The results of the read mapping step are usually provided in SAM format files, which can be converted to BAM format for more efficient storage and processing. SAM/BAM files can be accessed through the Integrative Genomics Viewer (IGV), allowing visualization of the reads (Figure 2B). The BAM files undergo different modifications during the alignment post-processing step, which includes tasks such as sorting, marking duplicate reads, and recalibrating base quality scores. The goal of these post-processing steps is to improve the accuracy and reliability of the final variant calls.

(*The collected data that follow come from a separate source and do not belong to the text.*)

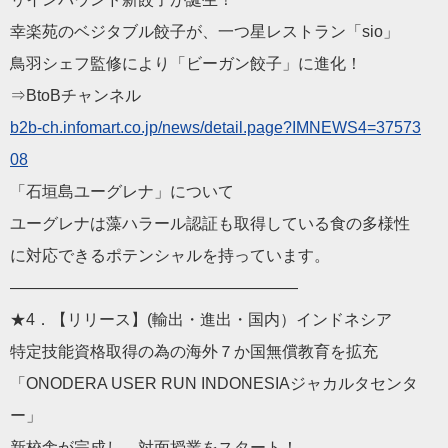
幸楽苑のベジタブル餃子が、一つ星レストラン「sio」
鳥羽シェフ監修により「ビーガン餃子」に進化！
⇒BtoBチャンネル
b2b-ch.infomart.co.jp/
news/detail.page?IMNEWS4=37573
08
「石垣島ユーグレナ」について
ユーグレナは藻ハラール認証も取得している食の多様性
に対応できるポテンシャルを持っています。
——————————
————————
★4．【リリース】(輸出・進出・国内）インドネシア
特定技能資格取得の為の海外７か国無償教育を拡充
「ONODERA USER RUN INDONESIAジャカルタセンタ
ー」
新校舎が完成し、対面授業をスタート！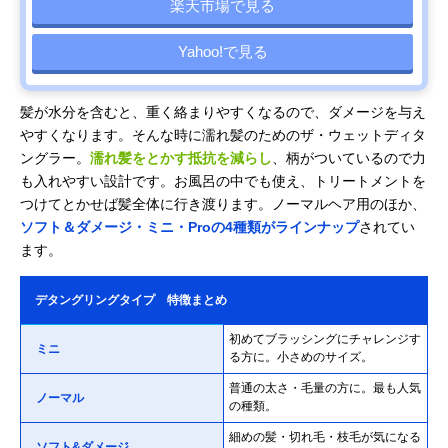
楽天市場で見る
Yahoo!で見る
髪が水分を含むと、重く絡まりやすくなるので、ダメージを与え
やすくなります。そんな時に濡れ髪のためのザ・ウェットディタ
ングラー。
濡れ髪をとかす抵抗を減らし
、柄がついているので力
も入れやすい設計です。お風呂の中でも使え、トリートメントを
つけてとかせば髪全体に行き渡ります。ノーマルヘア用のほか、
ソフト＆ダメージ・ミニ・Proの4種類がラインナップ
されてい
ます。
デタングリングタイプ 特徴まとめ
初めてブラッシングにチャレンジす
ミニ
る方に。小さめのサイズ。
普通の太さ・毛量の方に。最も人気
ノーマル
の種類。
細めの髪・切れ毛・枝毛が気になる
ソフト&ダメージ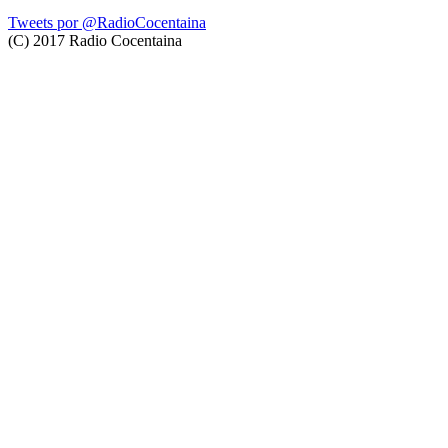
Tweets por @RadioCocentaina
(C) 2017 Radio Cocentaina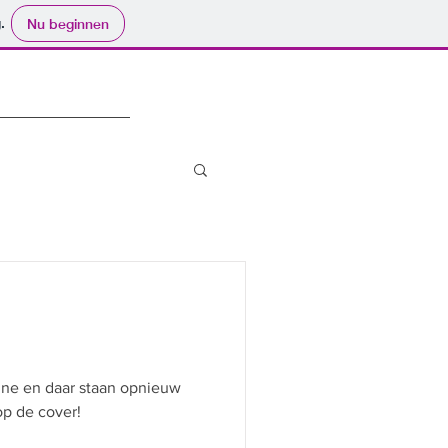
.
Nu beginnen
ne en daar staan opnieuw
op de cover!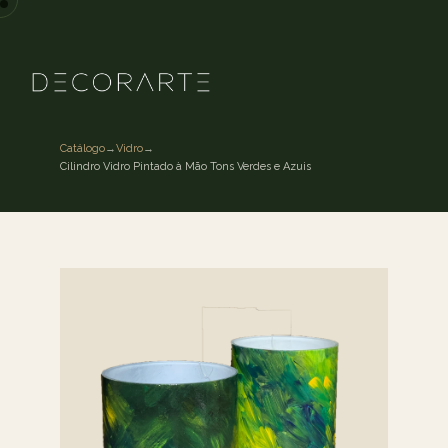
Catálogo
→
Vidro
→
Cilindro Vidro Pintado à Mão Tons Verdes e Azuis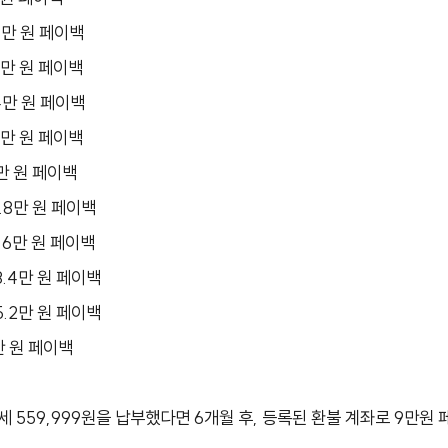
.8만 원 페이백
.6만 원 페이백
.4만 원 페이백
.2만 원 페이백
18만 원 페이백
19.8만 원 페이백
21.6만 원 페이백
23.4만 원 페이백
25.2만 원 페이백
7만 원 페이백
월세 559,999원을 납부했다면 6개월 후, 등록된 환불 계좌로 9만원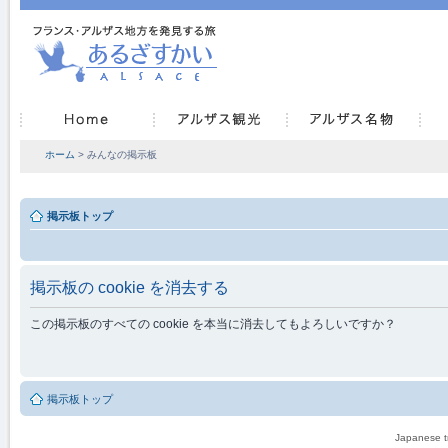
ホーム
> みんなの掲示板
掲示板トップ
掲示板の cookie を消去する
この掲示板のすべての cookie を本当に消去してもよろしいですか？
掲示板トップ
Japanese tr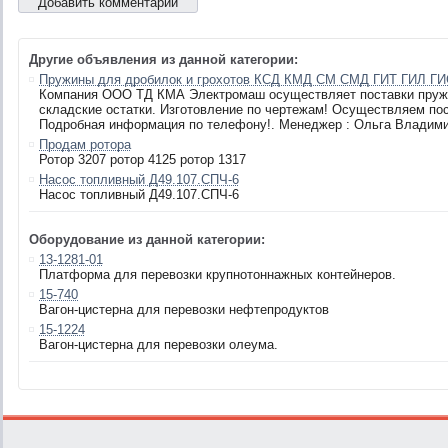
Другие объявления из данной категории:
Пружины для дробилок и грохотов КСД КМД СМ СМД ГИТ ГИЛ Г
Компания ООО ТД КМА Электромаш осуществляет поставки пружин
складские остатки. Изготовление по чертежам! Осуществляем пос
Подробная информация по телефону!. Менеджер : Ольга Владимиро
Продам ротора
Ротор 3207 ротор 4125 ротор 1317
Насос топливный Д49.107.СПЧ-6
Насос топливный Д49.107.СПЧ-6
Оборудование из данной категории:
13-1281-01
Платформа для перевозки крупнотоннажных контейнеров.
15-740
Вагон-цистерна для перевозки нефтепродуктов
15-1224
Вагон-цистерна для перевозки олеума.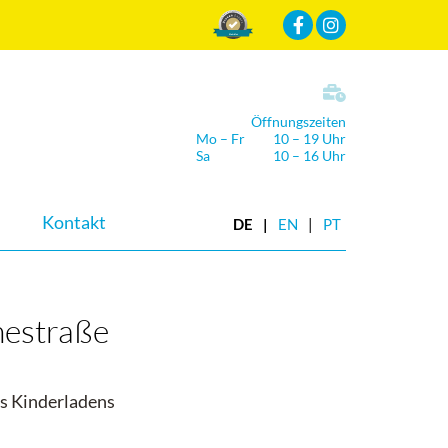
Mehr Infos
Öffnungszeiten
Mo – Fr
10 – 19 Uhr
Sa
10 – 16 Uhr
Kontakt
DE
EN
PT
hestraße
es Kinderladens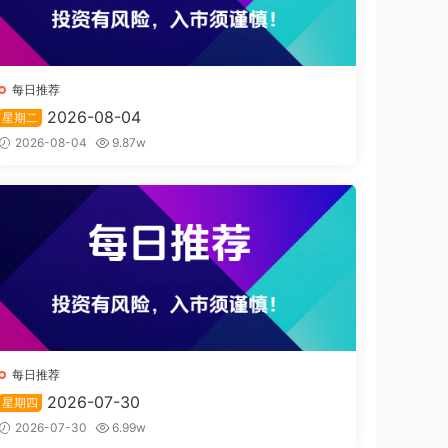
每日推荐
2026-08-04
星期二
2026-08-04
9.87w
每日推荐
2026-07-30
星期四
2026-07-30
6.99w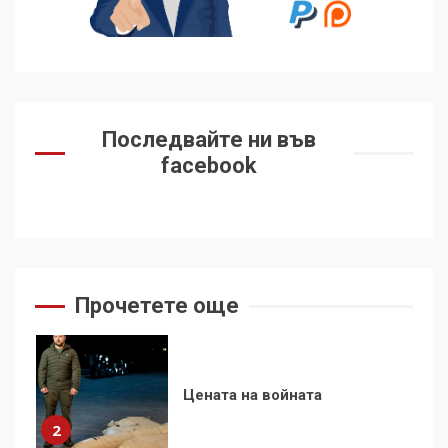
контрола“ в ЕС е обида за
демокрацията
7
За 100-годишнината на
Фидел Кастро – изкачване
Последвайте ни във
на Черни връх по неговите
facebook
стъпки от 1972 г.
1
Цената на войната
2
Прочетете още
Аз съм изследовател на
геноцида. Навлизаме в
ужасяваща нова епоха
3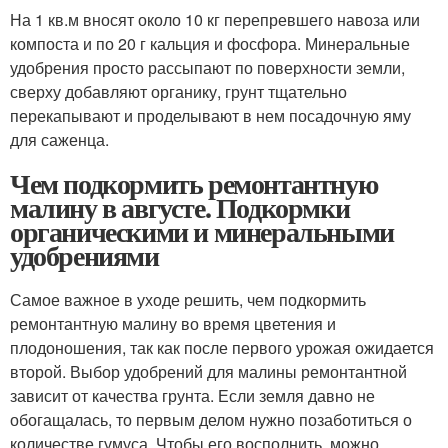
На 1 кв.м вносят около 10 кг перепревшего навоза или
компоста и по 20 г кальция и фосфора. Минеральные
удобрения просто рассыпают по поверхности земли,
сверху добавляют органику, грунт тщательно
перекапывают и проделывают в нем посадочную яму
для саженца.
Чем подкормить ремонтантную
малину в августе. Подкормки
органическими и минеральными
удобрениями
Самое важное в уходе решить, чем подкормить
ремонтантную малину во время цветения и
плодоношения, так как после первого урожая ожидается
второй. Выбор удобрений для малины ремонтантной
зависит от качества грунта. Если земля давно не
обогащалась, то первым делом нужно позаботиться о
количестве гумуса. Чтобы его восполнить, можно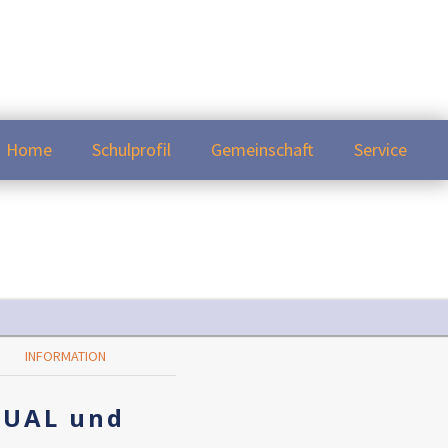
Home
Schulprofil
Gemeinschaft
Service
INFORMATION
DUAL und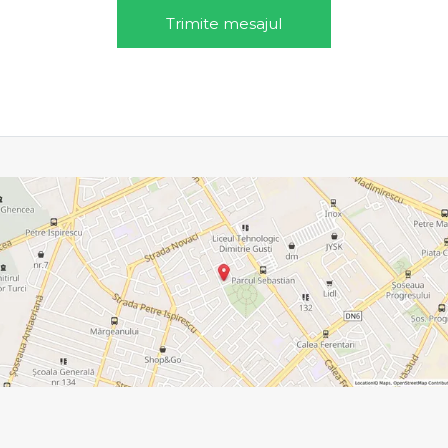
Trimite mesajul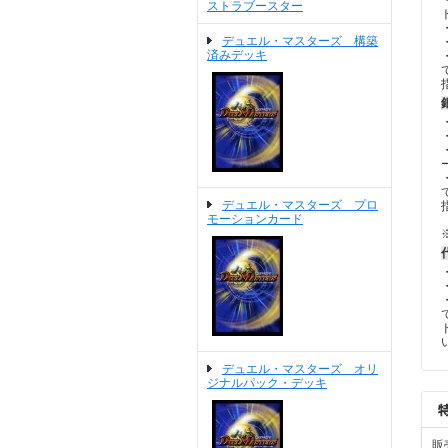
ストラブースター
デュエル・マスターズ 構築
済みデッキ
デュエル・マスターズ プロ
モーションカード
デュエル・マスターズ オリ
ジナルパック・デッキ
販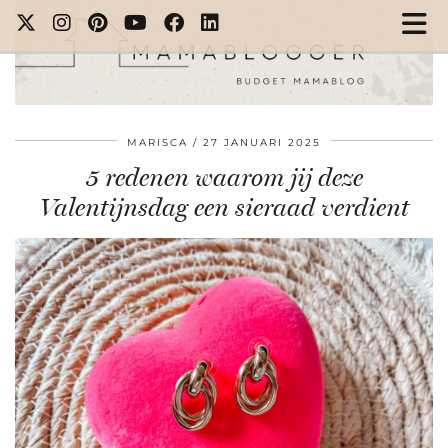
MARISCA
27 JANUARI 2025
5 redenen waarom jij deze
Valentijnsdag een sieraad verdient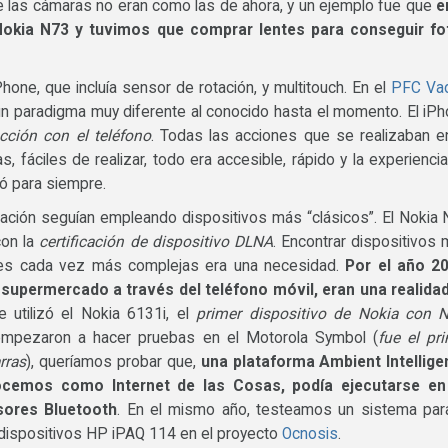
de las cámaras no eran como las de ahora, y un ejemplo fue que
e
Nokia N73 y tuvimos que comprar lentes para conseguir fo
hone, que incluía sensor de rotación, y multitouch. En el
PFC Va
un paradigma muy diferente al conocido hasta el momento. El iP
acción con el teléfono
. Todas las acciones que se realizaban e
, fáciles de realizar, todo era accesible, rápido y la experienci
ió para siempre.
gación seguían empleando dispositivos más “clásicos”. El Nokia
con la
certificación de dispositivo DLNA
. Encontrar dispositivos
ones cada vez más complejas era una necesidad.
Por el año 20
 supermercado a través del teléfono móvil, eran una realida
 utilizó el Nokia 6131i, el
primer dispositivo de Nokia con 
mpezaron a hacer pruebas en el Motorola Symbol (
fue el pr
rras
), queríamos probar que,
una plataforma Ambient Intellig
ocemos como Internet de las Cosas, podía ejecutarse en
sores Bluetooth
. En el mismo año, testeamos un sistema par
dispositivos HP iPAQ 114 en el proyecto
Ocnosis
.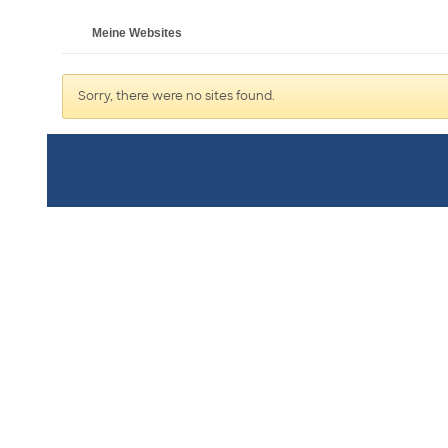
Meine Websites
Sorry, there were no sites found.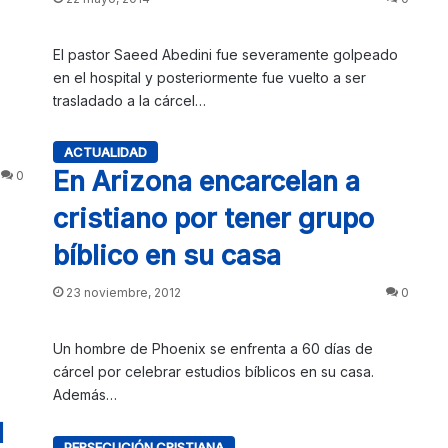
El pastor Saeed Abedini fue severamente golpeado
en el hospital y posteriormente fue vuelto a ser
trasladado a la cárcel…
ACTUALIDAD
En Arizona encarcelan a
0
cristiano por tener grupo
bíblico en su casa
23 noviembre, 2012
0
Un hombre de Phoenix se enfrenta a 60 días de
cárcel por celebrar estudios bíblicos en su casa.
Además…
l
PERSECUCIÓN CRISTIANA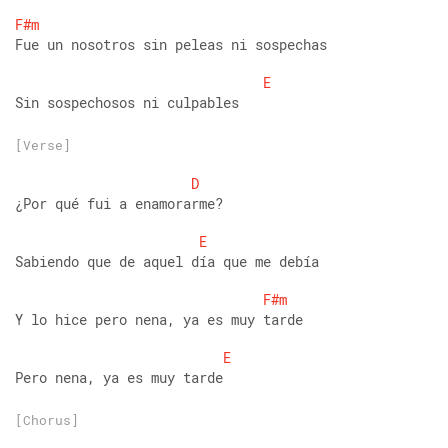
F#m
Fue un nosotros sin peleas ni sospechas 
E
Sin sospechosos ni culpables
[Verse]
D
¿Por qué fui a enamorarme? 
E
Sabiendo que de aquel día que me debía 
F#m
Y lo hice pero nena, ya es muy tarde 
E
Pero nena, ya es muy tarde
[Chorus]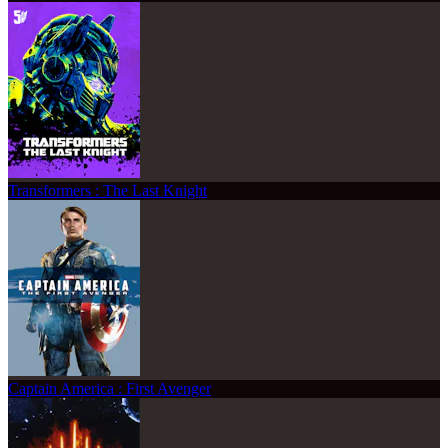
Transformers : The Last Knight
Captain America : First Avenger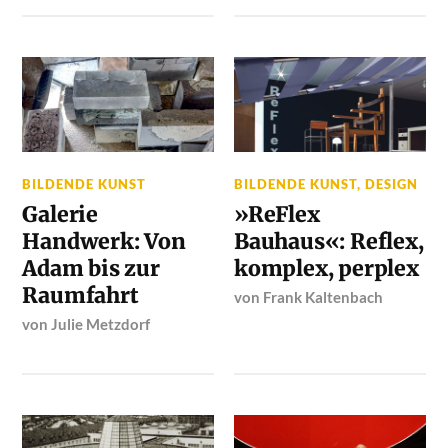
BILDENDE KUNST
BILDENDE KUNST
,
DESIGN
Galerie
»ReFlex
Handwerk: Von
Bauhaus«: Reflex,
Adam bis zur
komplex, perplex
Raumfahrt
von
Frank Kaltenbach
von
Julie Metzdorf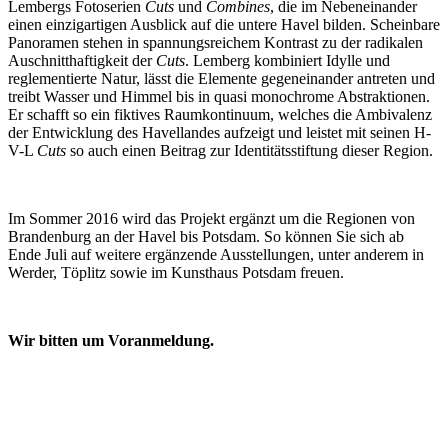
Lembergs Fotoserien
Cuts
und
Combines
, die im Nebeneinander
einen einzigartigen Ausblick auf die untere Havel bilden. Scheinbare
Panoramen stehen in spannungsreichem Kontrast zu der radikalen
Auschnitthaftigkeit der
Cuts
. Lemberg kombiniert Idylle und
reglementierte Natur, lässt die Elemente gegeneinander antreten und
treibt Wasser und Himmel bis in quasi monochrome Abstraktionen.
Er schafft so ein fiktives Raumkontinuum, welches die Ambivalenz
der Entwicklung des Havellandes aufzeigt und leistet mit seinen H-
V-L
Cuts
so auch einen Beitrag zur Identitätsstiftung dieser Region.
Im Sommer 2016 wird das Projekt ergänzt um die Regionen von
Brandenburg an der Havel bis Potsdam. So können Sie sich ab
Ende Juli auf weitere ergänzende Ausstellungen, unter anderem in
Werder, Töplitz sowie im Kunsthaus Potsdam freuen.
Wir bitten um Voranmeldung.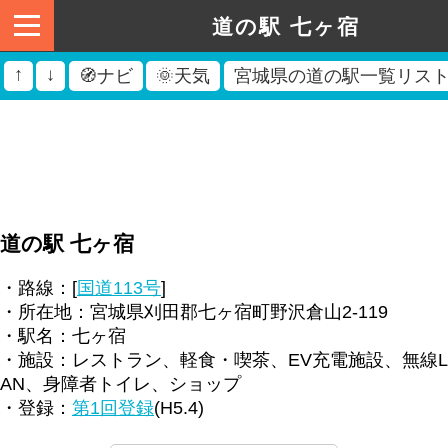
道の駅 七ヶ宿
↑
↓
🧭ナビ
🌞天気
宮城県の道の駅一覧リス
道の駅 七ヶ宿
・路線：[
国道113号
]
・所在地：宮城県刈田郡七ヶ宿町野沢倉山2-119
・駅名：七ヶ宿
・施設：レストラン、軽食・喫茶、EV充電施設、無線L
AN、身障者トイレ、ショップ
・登録：
第1回登録
(H5.4)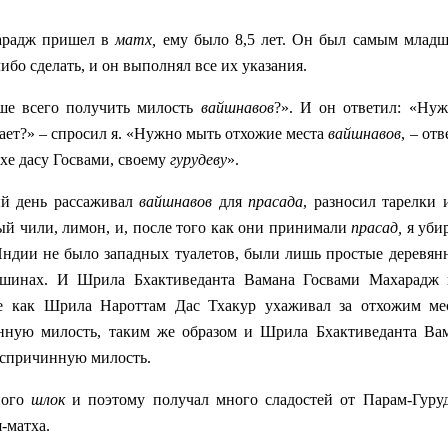
харадж пришел в
матх,
ему было 8,5 лет. Он был самым младш
бо сделать, и он выполнял все их указания.
ше всего получить милость
вайшнавов
?». И он ответил: «Нуж
ает?» – спросил я. «Нужно мыть отхожие места
вайшнавов
, – отв
хе дасу Госвами, своему
гурудеву
».
ый день рассаживал
вайшнавов
для
прасада
, разносил тарелки 
еный чили, лимон, и, после того как они принимали
прасад,
я убир
 Индии не было западных туалетов, были лишь простые деревян
увшинах. И Шрила Бхактиведанта Вамана Госвами Махарадж
 как Шрила Нароттам Дас Тхакур ухаживал за отхожим м
инную милость, таким же образом и Шрила Бхактиведанта Ва
еспричинную милость.
ного
шлок
и поэтому получал много сладостей от Парам-Гуру
-матха.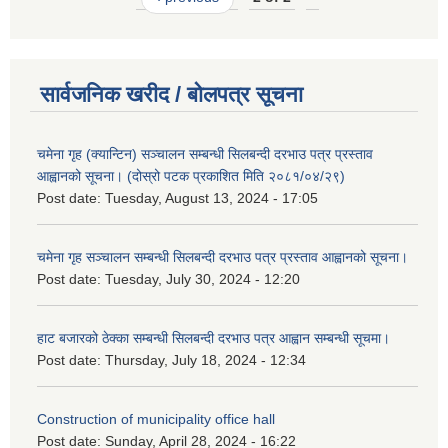
सार्वजनिक खरीद / बोलपत्र सूचना
चमेना गृह (क्यान्टिन) सञ्चालन सम्बन्धी सिलबन्दी दरभाउ पत्र प्रस्ताव
आह्वानको सूचना। (दोस्रो पटक प्रकाशित मिति २०८१/०४/२९)
Post date:
Tuesday, August 13, 2024 - 17:05
चमेना गृह सञ्चालन सम्बन्धी सिलबन्दी दरभाउ पत्र प्रस्ताव आह्वानको सूचना।
Post date:
Tuesday, July 30, 2024 - 12:20
हाट बजारको ठेक्का सम्बन्धी सिलबन्दी दरभाउ पत्र आह्वान सम्बन्धी सूचमा।
Post date:
Thursday, July 18, 2024 - 12:34
Construction of municipality office hall
Post date:
Sunday, April 28, 2024 - 16:22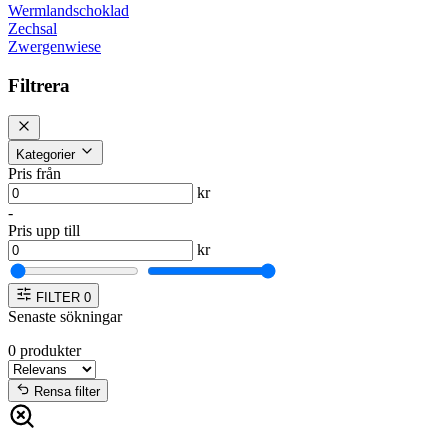
Wermlandschoklad
Zechsal
Zwergenwiese
Filtrera
Kategorier
Pris från
kr
-
Pris upp till
kr
FILTER
0
Senaste sökningar
0
produkter
Rensa filter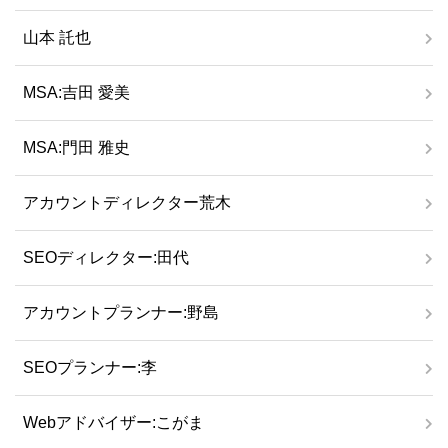
山本 託也
MSA:吉田 愛美
MSA:門田 雅史
アカウントディレクター荒木
SEOディレクター:田代
アカウントプランナー:野島
SEOプランナー:李
Webアドバイザー:こがま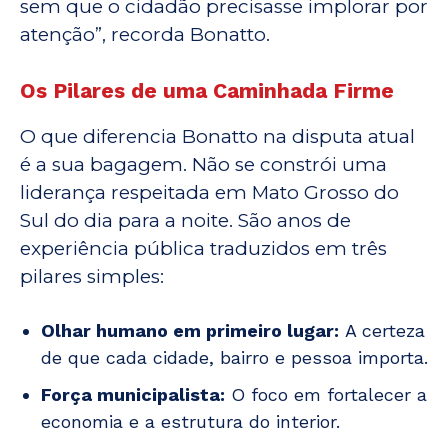
sem que o cidadão precisasse implorar por
atenção”, recorda Bonatto.
Os Pilares de uma Caminhada Firme
O que diferencia Bonatto na disputa atual
é a sua bagagem. Não se constrói uma
liderança respeitada em Mato Grosso do
Sul do dia para a noite. São anos de
experiência pública traduzidos em três
pilares simples:
Olhar humano em primeiro lugar:
A certeza
de que cada cidade, bairro e pessoa importa.
Força municipalista:
O foco em fortalecer a
economia e a estrutura do interior.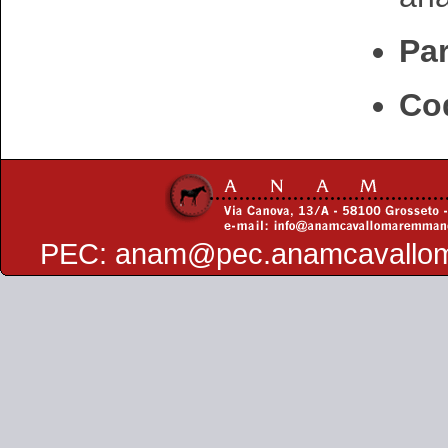
Par
Cod
PEC:
anam@pec.anamcavallo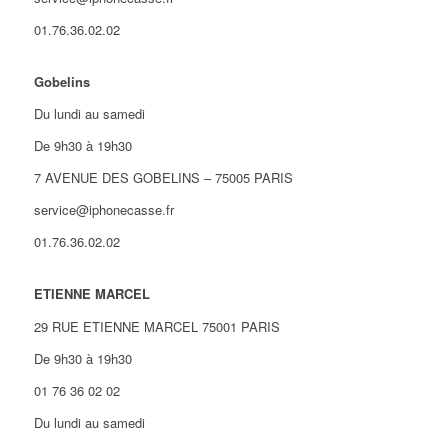
01.76.36.02.02
Gobelins
Du lundi au samedi
De 9h30 à 19h30
7 AVENUE DES GOBELINS – 75005 PARIS
service@iphonecasse.fr
01.76.36.02.02
ETIENNE MARCEL
29 RUE ETIENNE MARCEL 75001 PARIS
De 9h30 à 19h30
01 76 36 02 02
Du lundi au samedi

After the read mapping step, the resulting SAM/BAM files are sorted according to their genomic coordinates. This sorting is important because downstream analysis often relies on the order of the aligned reads. PCR duplicates are then commonly removed using tools such as Picard [22,58] or SAMtools [5]. PCR duplicates are identical copies of the same genomic fragment and can be introduced during sample preparation and PCR amplification steps. They can bias the analysis and lead to overrepresentation of certain regions of the genome. However, it is important to note that duplicated reads can also be biological copies originating from the same genomic location of chromosomes of different cells. For deep-coverage targeted sequencing approaches the probability of a duplicate read to be a biological copy increases with coverage, and therefore, the removal of duplicates is typically not performed in these cases.